Revealing Efficient Dust-Formation at Low Metallicity in Extragalactic Carbon-Rich Wolf-Rayet Binaries

TL;DR

This study uses mid-infrared observations to reveal that early-type WC binary stars in low-metallicity environments can efficiently produce dust, challenging previous assumptions about dust formation in such conditions.

Contribution

It demonstrates that early-type WC binaries with high mass-loss O-type companions can form dust efficiently in low-metallicity environments, supported by multi-epoch IR data and spectroscopy.

Findings

High dust production rates exceeding known WC systems

Mid-IR variability linked to dust-formation episodes

Efficient dust formation feasible in low-metallicity environments

Abstract

We present Spitzer/IRAC observations of dust formation from six extragalactic carbon-rich Wolf-Rayet (WC) binary candidates in low-metallicity (Z $\lesssim0.65$ Z$_\odot$) environments using multi-epoch mid-infrared (IR) imaging data from the SPitzer InfraRed Intensive Transients Survey (SPIRITS). Optical follow-up spectroscopy of SPIRITS~16ln, 19q, 16df, 18hb, and 14apu reveals emission features from C IV $\lambda5801\text{-}12$~and/or the C III-IV $\lambda4650$ He II $\lambda4686$~blend that are consistent with early-type WC stars. We identify SPIRITS~16ln as the variable mid-IR counterpart of the recently discovered colliding-wind WC4+O binary candidate, N604-WRXc, located in the sub-solar metallicity NGC 604 H II~region in M33. We interpret the mid-IR variability from SPIRITS~16ln as a dust-formation episode in an eccentric colliding-wind WC binary. SPIRITS~19q, 16df, 14apu, and 18hb exhibit absolute [3.6] magnitudes exceeding one of most IR-luminous dust-forming WC systems known, WR~104 (M$_\mathrm{[3.6]}\lesssim-12.3$). An analysis of dust formation in the mid-IR outburst from SPIRITS~19q reveals a high dust production rate of $\dot{M}_d\gtrsim2\times10^{-6}$ M$_\odot$ yr$^{-1}$, which may therefore exceed that of the most efficient dust-forming WC systems known.
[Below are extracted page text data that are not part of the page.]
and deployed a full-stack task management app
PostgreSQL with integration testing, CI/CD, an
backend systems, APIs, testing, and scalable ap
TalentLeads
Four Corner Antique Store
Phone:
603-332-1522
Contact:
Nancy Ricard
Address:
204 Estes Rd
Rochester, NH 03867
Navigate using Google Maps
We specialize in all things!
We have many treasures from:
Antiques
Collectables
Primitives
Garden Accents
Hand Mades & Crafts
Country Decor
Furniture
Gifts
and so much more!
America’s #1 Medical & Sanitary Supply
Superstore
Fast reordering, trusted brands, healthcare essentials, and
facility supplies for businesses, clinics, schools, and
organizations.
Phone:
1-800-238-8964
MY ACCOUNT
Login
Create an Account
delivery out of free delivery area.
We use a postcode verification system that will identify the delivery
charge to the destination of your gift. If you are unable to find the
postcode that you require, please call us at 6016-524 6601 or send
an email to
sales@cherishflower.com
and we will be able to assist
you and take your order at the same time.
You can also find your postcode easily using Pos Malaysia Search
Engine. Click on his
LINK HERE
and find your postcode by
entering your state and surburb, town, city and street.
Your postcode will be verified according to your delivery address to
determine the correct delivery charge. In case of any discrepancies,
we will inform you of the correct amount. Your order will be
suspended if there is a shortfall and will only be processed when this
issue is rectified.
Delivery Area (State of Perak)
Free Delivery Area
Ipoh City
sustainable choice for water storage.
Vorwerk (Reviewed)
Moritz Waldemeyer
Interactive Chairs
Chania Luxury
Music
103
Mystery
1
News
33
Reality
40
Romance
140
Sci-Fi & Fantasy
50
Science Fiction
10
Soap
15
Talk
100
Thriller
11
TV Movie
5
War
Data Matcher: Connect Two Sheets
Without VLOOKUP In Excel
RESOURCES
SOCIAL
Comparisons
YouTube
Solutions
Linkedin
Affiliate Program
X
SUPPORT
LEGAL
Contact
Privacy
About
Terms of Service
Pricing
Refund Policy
We demonstrate that efficient dust-formation is feasible from early-type WC binaries in the theoretical framework of colliding-wind binary dust formation if the systems host an O-type companion with a high mass-loss rate ($\dot{M}\gtrsim1.6\times10^{-6}$ M$_\odot$ yr$^{-1}$). This efficient dust-formation from early-type WC binaries highlights their potential role as significant sources of dust in low-metallicity environments.